You could also try assuming that your input is needed. Take a program that was popular before, or one that you have always wanted to do, and write it up as a proposal. Not just a here's-what-I-want-to-do proposal, but a here's-how-to-set-up-and-run-this-program proposal Tell your manager that you plan to submit your proposal to the Youth services manager, and ask for any feedback on your proposal before you send it in. (This step is to make sure your manager has your back, and knows what is going on).

Then, send in your (really excellent and beautiful) proposal to the Youth Services Manager. your cover email should talk about the need or attraction that this program fulfills, what sort of patron it will appeal to, and if it is a popular program that you want to redo, offer statistics, and patron comments on how awesome it was.
Also say something to the effect of : "I'm not quite sure what the new process is for my involvement with programing under the new central programing plan, but I would like to offer this program at our branch in (a set amount of time, like within the 6 months). CC your manager.
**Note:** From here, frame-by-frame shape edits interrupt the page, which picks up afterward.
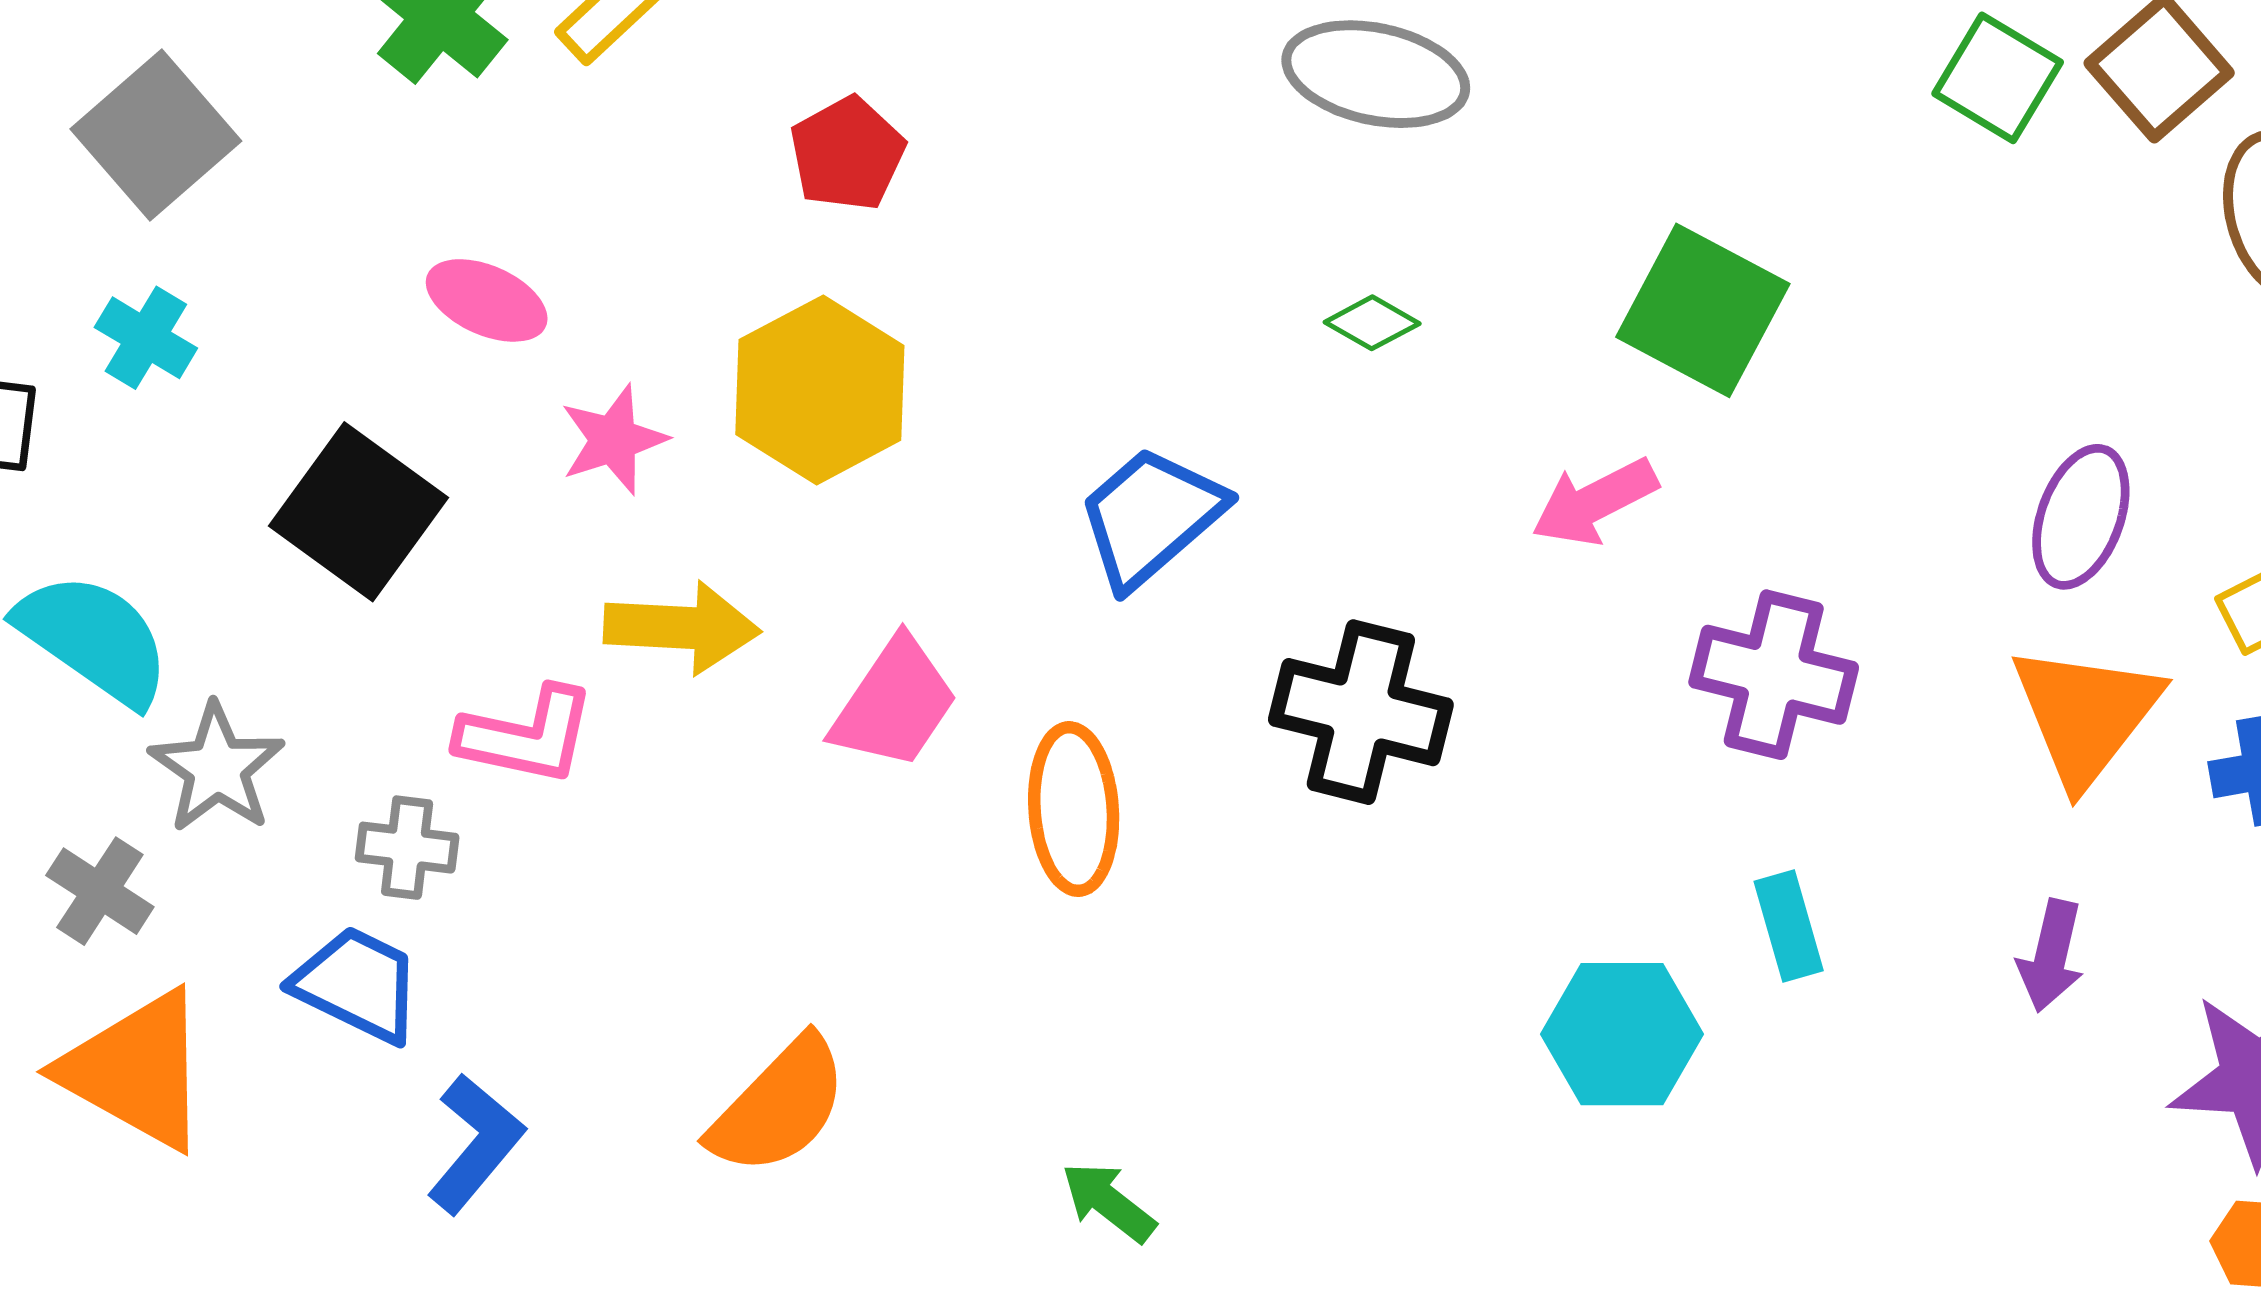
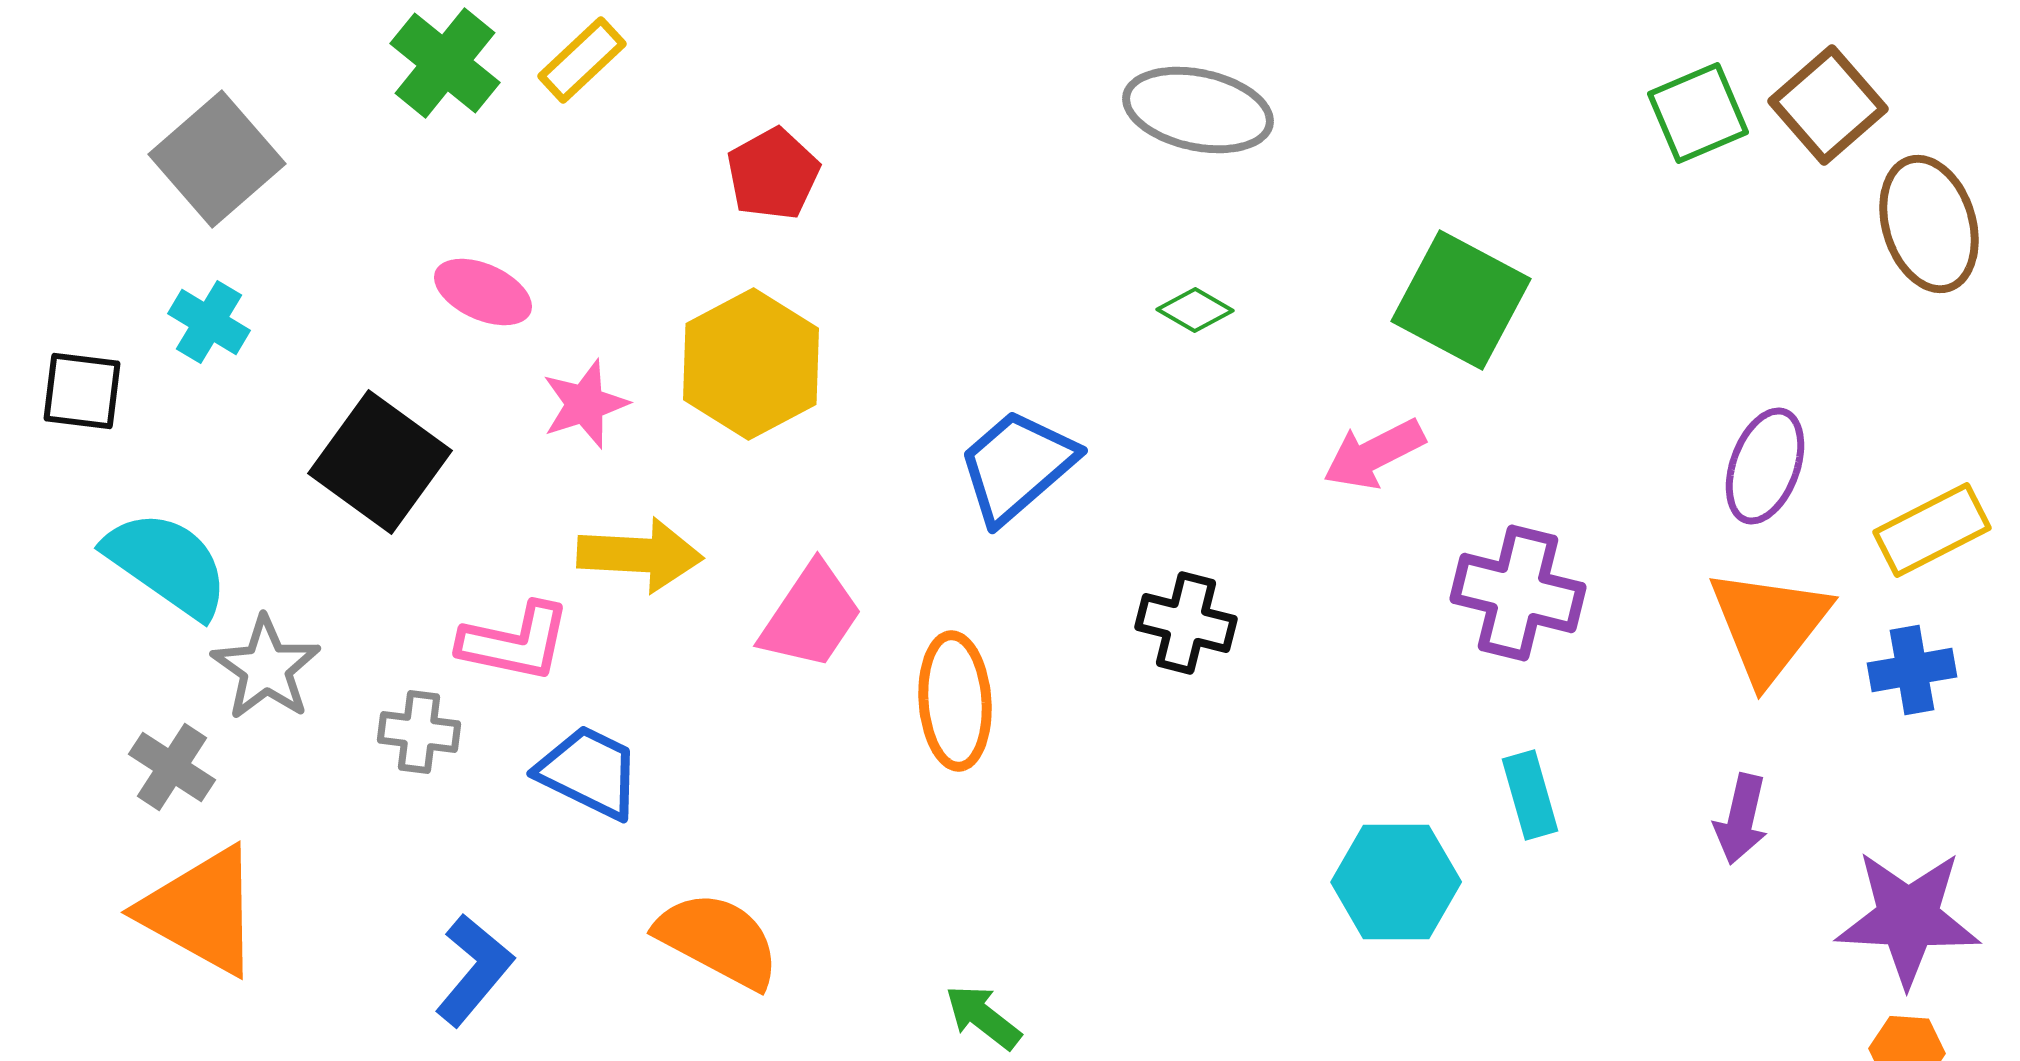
green square: (1998, 78) -> (1698, 113), turned 36
black cross: (1361, 712) -> (1186, 623), size x0.7
blue trapezoid: (357, 984) -> (589, 772), moved
orange semicircle: (779, 1106) -> (718, 940), turned -106

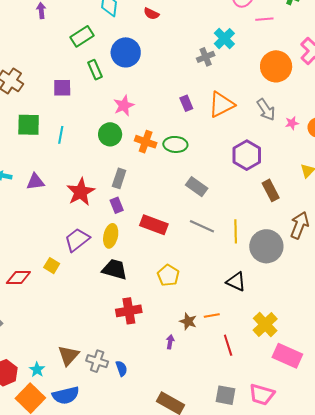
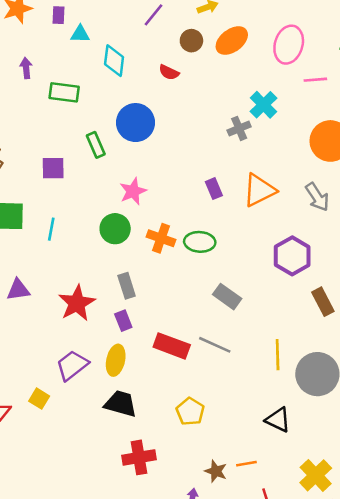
green rectangle: (82, 36) -> (64, 92), moved, turned 40
gray rectangle: (119, 178) -> (127, 286), turned -36
gray line: (202, 226) -> (215, 345), moved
See what happens. Hopefully, by offering a proactive solution (you are not waiting to be asked, you are pitching right in), and talking about your current uncertainties on how the new model will proceed in a non-judgmental way, the Youth Services Manager will figure out how to fit you and the other youth librarians into this scene.

Worse comes to worse, your manager knows that you have tried to contribute, and have been working on things in your job description.

Best of luck to you.

Jan. 18th, 2014 07:07 pm (UTC)
Thanks so much! Your comment was so thoughtful and informative. There were a few aspects of this whole change I had not examined before. Part of this move is partial control of how the libraries function as well as the stress of offering 3 new branches in the next year as well as maintaining less staff which stretches us thin and makes us stressed and cranky. So much of what I do in my job felt as if it was ripped away and I was a little lost. I have been finding new ways to connect and reach out in the community. The hardest part has been finding the time available to do so. Staff has been thinned so drastically there is barely enough coverage on a good day. But I hope that I will find a way to work around that too. :-)
Jan. 21st, 2014 09:16 pm (UTC)
I'm glad that my comment was helpful. It sounds like there are a bunch of issues at work here, and the centralized programming is only part of it. Best of luck to you.